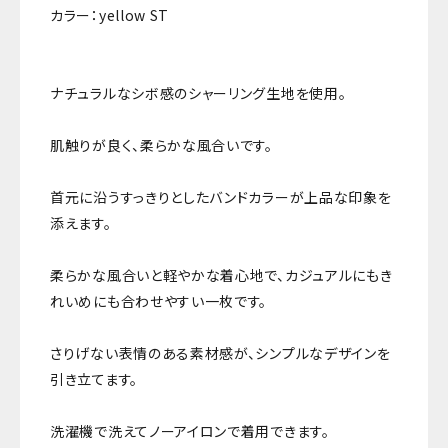
カラー：yellow ST
ナチュラルなシボ感のシャーリング生地を使用。
肌触りが良く、柔らかな風合いです。
首元に沿うすっきりとしたバンドカラーが上品な印象を
添えます。
柔らかな風合いと軽やかな着心地で、カジュアルにもき
れいめにも合わせやすい一枚です。
さりげない表情のある素材感が、シンプルなデザインを
引き立てます。
洗濯機で洗えてノーアイロンで着用できます。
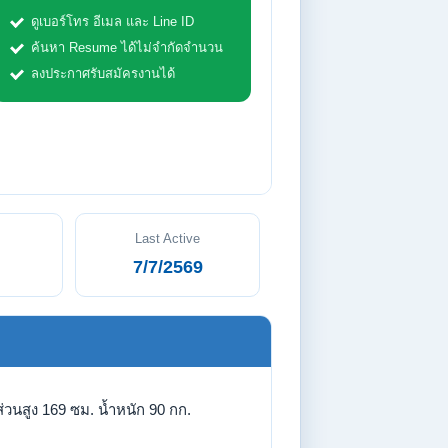
ดูเบอร์โทร อีเมล และ Line ID
ค้นหา Resume ได้ไม่จำกัดจำนวน
ลงประกาศรับสมัครงานได้
Last Active
7/7/2569
่วนสูง 169 ซม. น้ำหนัก 90 กก.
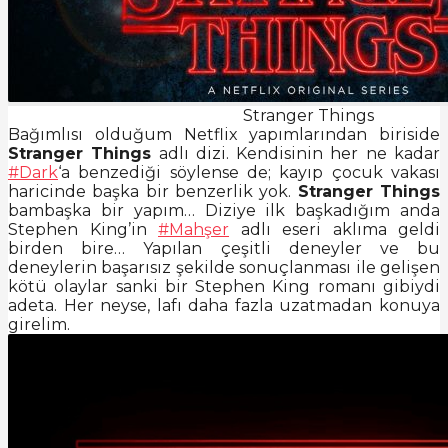
Stranger Things
Bağımlısı olduğum Netflix yapımlarından biriside
Stranger Things
adlı dizi. Kendisinin her ne kadar
#Dark
‘a benzediği söylense de; kayıp çocuk vakası
haricinde başka bir benzerlik yok.
Stranger Things
bambaşka bir yapım… Diziye ilk başkadığım anda
Stephen King’in
#Mahşer
adlı eseri aklıma geldi
birden bire… Yapılan çeşitli deneyler ve bu
deneylerin başarısız şekilde sonuçlanması ile gelişen
kötü olaylar sanki bir Stephen King romanı gibiydi
adeta. Her neyse, lafı daha fazla uzatmadan konuya
girelim.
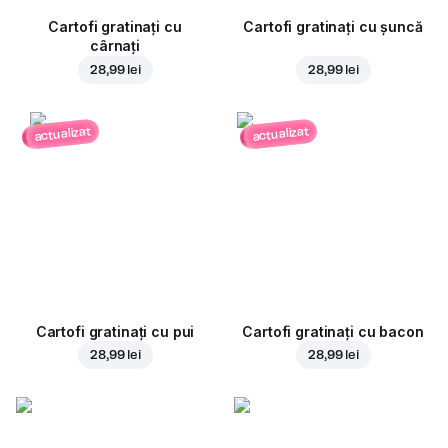
Cartofi gratinați cu
Cartofi gratinați cu șuncă
cârnați
28,99 lei
28,99 lei
actualizat
actualizat
Cartofi gratinați cu pui
Cartofi gratinați cu bacon
28,99 lei
28,99 lei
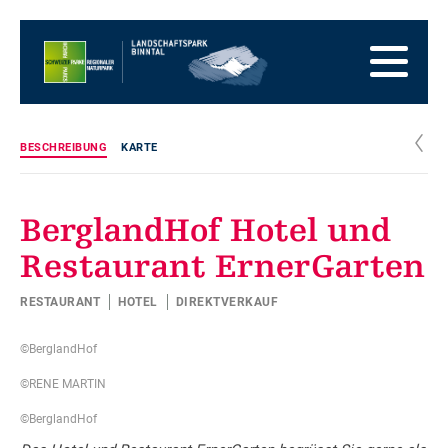
Zur
Startseite
Zur
Hauptnavigation
Zum
Inhalt
Zum
Fussbereich
Zur
Sitemap
Zur
c
BESCHREIBUNG
KARTE
Suche
BerglandHof Hotel und
Restaurant ErnerGarten
RESTAURANT
HOTEL
DIREKTVERKAUF
©BerglandHof
©RENE MARTIN
©BerglandHof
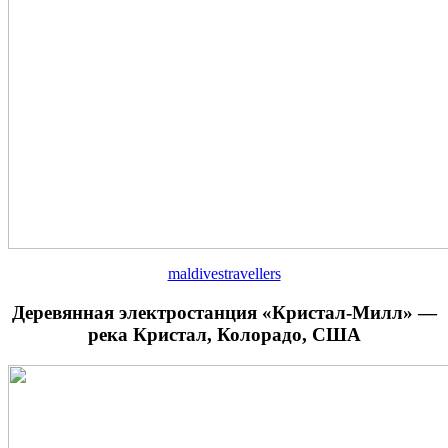
maldivestravellers
Деревянная электростанция «Кристал-Милл» —
река Кристал, Колорадо, США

▸ PROBLEM TO SOLVE: Please say how many lines in the records above contain the word "King", and give only that number.

▸ RESPONSE: 2